Public Act 390 of 1976, called the “Emergency Management Act,” is meant for “planning, mitigation, response, and recovery from natural and human-made disaster.” It charges the governor with “coping with dangers to this state or the people of this state presented by a disaster or emergency,” and with issuing orders that have the same effect as law during an emergency. Specifically mentioned is the power to suspend regulatory rules, reorganize state departments, force evacuations and control movements in and around certain areas, and limit the sale of alcohol.
Under PA 390, the governor may declare a “state of disaster” or a “state of emergency.” Each serves a slightly different purpose, but either seems applicable for the coronavirus outbreak, and Gov. Whitmer has declared both. In either case, the statute says these declarations may only last 28 days. After this, the governor may request an extension, but only for a specified period, and the extension must be approved by the Legislature.

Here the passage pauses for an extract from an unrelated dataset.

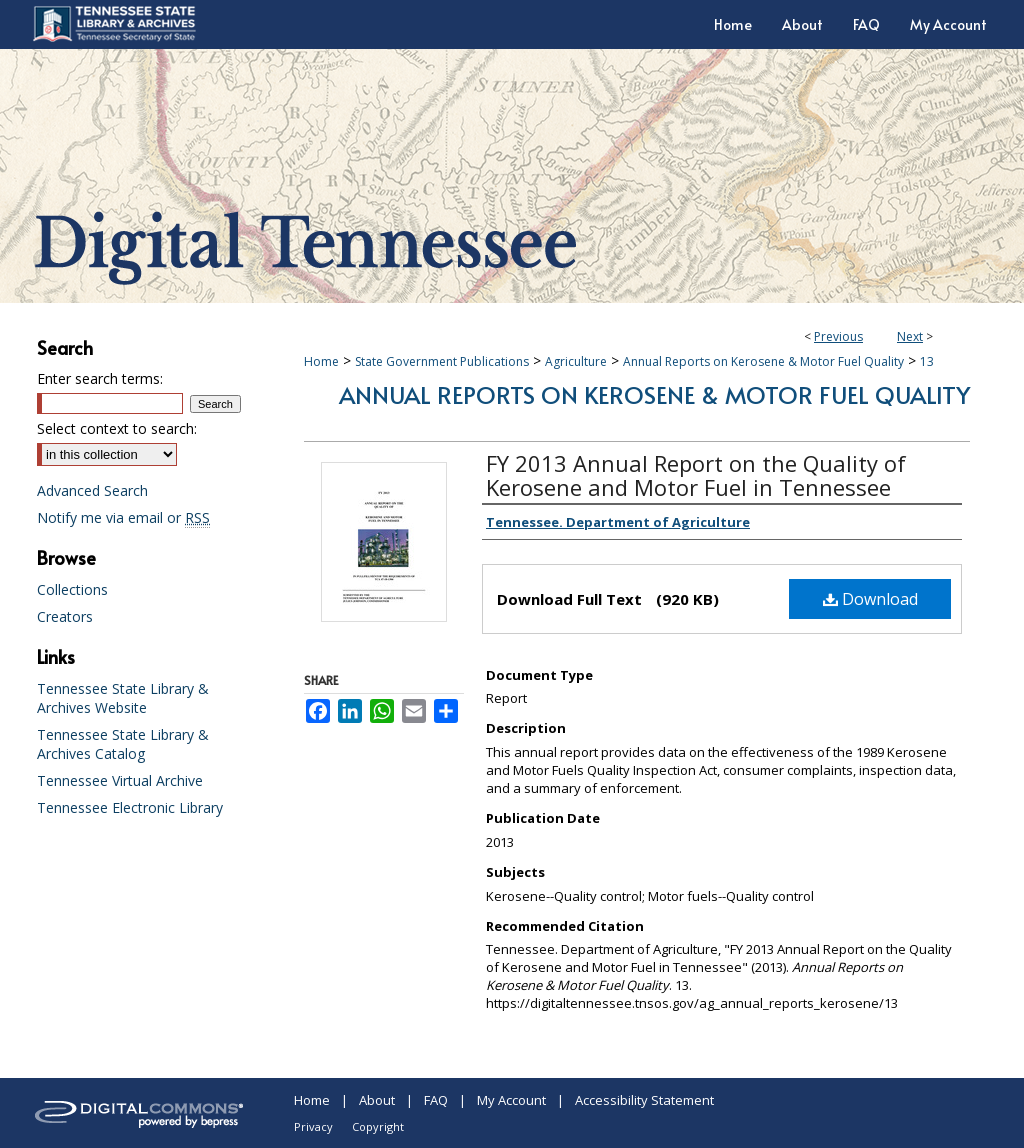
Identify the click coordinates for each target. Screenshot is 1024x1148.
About (377, 1100)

As also stated in PA 302 of 1945, this 1976 law holds that violating the orders issued under an emergency is a misdemeanor. While this may appear to be a harsh penalty, it also limits the governor’s emergency powers. The governor may not enforce these orders with more severe penalties, as would be true of felonies. In fact, PA 390 holds that individuals must “willfully” violate an emergency order to be guilty of a misdemeanor, which means the government must prove that the actions were not accidental or unintentional.
The orders issued in the past several weeks have closed schools, prohibited public assemblies and limited the operations of many businesses. Gov. Whitmer has also relaxed government regulations in the health care sector, among other things. In doing so, the governor cited the powers provided under PA 390 to use “executive orders, proclamations, and directives having the force and effect of law” during emergencies. The governor’s actions may be unprecedented, but they are part of her statutorily defined authority.
Thankfully, the state rarely needs to use these emergency powers. Michigan law provides the governor with broad, yet temporary, powers to set policies aimed at mitigating and preventing harm to the public health in an emergency. Hopefully, the actions Gov. Whitmer has taken will do just that.